In many Western nations, optimism is pinned on digital technologies as the solution to challenges posed by aging populations, from encouraging individuals to embrace active, risk-averse lifestyles to permitting more people to age at home rather than in care facilities.  However, a number of assumptions that underlie this optimism require investigation. Beginning from the premise that both ‘aging’ and ‘technology’ are socially produced, I ask how understandings of age and ‘success’ in aging are being produced in and through digital technologies. Drawing on my research with Stephen Katz on digital technologies such as wearable fitness trackers, digital ‘brain games’, and health informatics, I will illustrate some of the ways in which these technologies produce understandings of aging bodies as modifiable and open to optimization, but also inevitably in decline, and raise important questions about measurement, standardization and intervention. An agenda for research is suggested that explores the ways in which digital and ‘smart’ technologies integrate population surveillance, public policies (such as ‘active aging’ and ‘aging in place’) and consumer-directed health products into ‘sociotechnical imaginaries’ of aging futures.
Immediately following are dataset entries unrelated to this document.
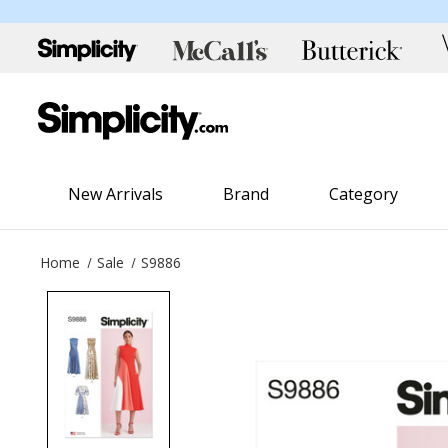
New Arrivals
Brand
Category
Home
Sale
S9886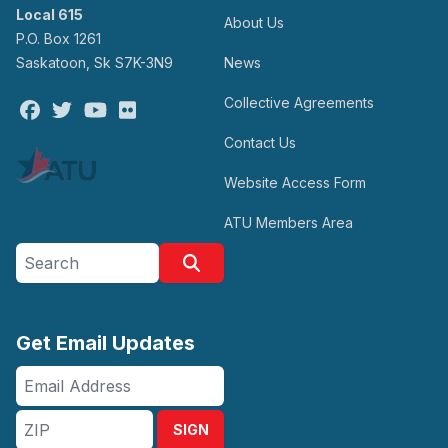
Local 615
About Us
P.O. Box 1261
Saskatoon, Sk S7K-3N9
News
Collective Agreements
Facebook
Twitter
Youtube
Flickr
Contact Us
Website Access Form
ATU Members Area
Search site
Search
Get Email Updates
Email
Address
ZIP
SIGN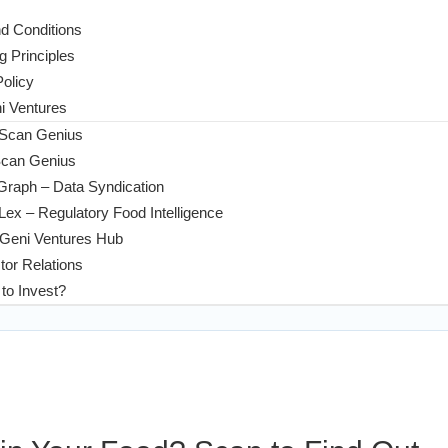
d Conditions
g Principles
Policy
 Ventures
 Scan Genius
Scan Genius
Graph – Data Syndication
ex – Regulatory Food Intelligence
Geni Ventures Hub
tor Relations
to Invest?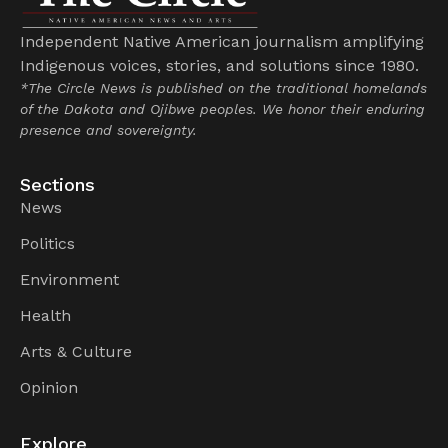
Independent Native American journalism amplifying
Indigenous voices, stories, and solutions since 1980.
*The Circle News is published on the traditional homelands
of the Dakota and Ojibwe peoples. We honor their enduring
presence and sovereignty.
Sections
News
Politics
Environment
Health
Arts & Culture
Opinion
Explore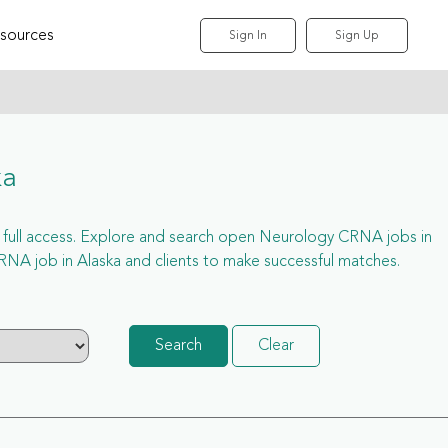
sources
Sign In
Sign Up
ka
or full access. Explore and search open Neurology CRNA jobs in
NA job in Alaska and clients to make successful matches.
Search
Clear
Dr. Barbara L. Marshall is Professor of Sociology at Trent University, and recipient of Trent’s Distinguished Research Award.  She teaches, researches and writes in the areas of gender, sexuality, aging and technologies, often with her colleague Stephen Katz.  A member of the ACT network, she is involved in two collaborative research projects on aging and technology.  “Digital Culture and Quantified Aging” (SSHRC) explores ways that emerging digital technologies quantify, track and reshape measures of age.  “Being Connected @Home” (CIHR in collaboration with the European More Years Better Lives initiative) investigates contemporary experiences of later life at the intersection of digital infrastructures, place and the experience of ‘being connected’.

Yasmin Jiwani

Dr. Yasmin Jiwani is a full professor in the Department of Communication Studies at Concordia University.  Her research interests encompass issues of media, race, gender and intersectionalities of violence. Yasmin’s recent research focuses on the online memorialization of loss. In particular, her work focuses on cyber graveyards, with particular attention to how stories about the deceased are narrated on these sites, and how they maybe recounted in ways that celebrate the everyday struggles and achievements of marginalized peoples.

Meghan Joy

Dr. Meghan Joy is an Assistant Professor in Political Science at Concordia University. Her research explores the policy and politics of population aging in urban areas, urban politics, policy and theory, and changing relations between the state and nonprofit organizations.

Laurel Young

The Importance of Music for Persons Living with Dementia: Knowledge, Assumptions, and the Need for Professional Leadership

Research and anecdotal evidence indicate that knowledgeable use of music can improve quality of life for persons living with dementia (PLWD). However, it appears that best music practices for PLWD are not being fully/consistently realized and are generally not well understood. This lecture will challenge traditional notions of how dementia is often conceptualized (i.e., focus on disease, behaviours, and symptoms) and will integrate multiple forms of evidence, theoretical concepts, and practical rationale to demonstrate the need for an innovative best music practices model in dementia care.

Dr. Laurel Young is an accredited music therapist, the Music Therapy Graduate Programs Coordinator and an Associate Professor in the Department of Creative Arts Therapies at Concordia University. She has over 24 years of clinical experience in various areas including geriatrics/dementia, palliative care, community mental health, and developmental disabilities. She is the associate director of engAGE : Concordia’s Centre for Research on Aging.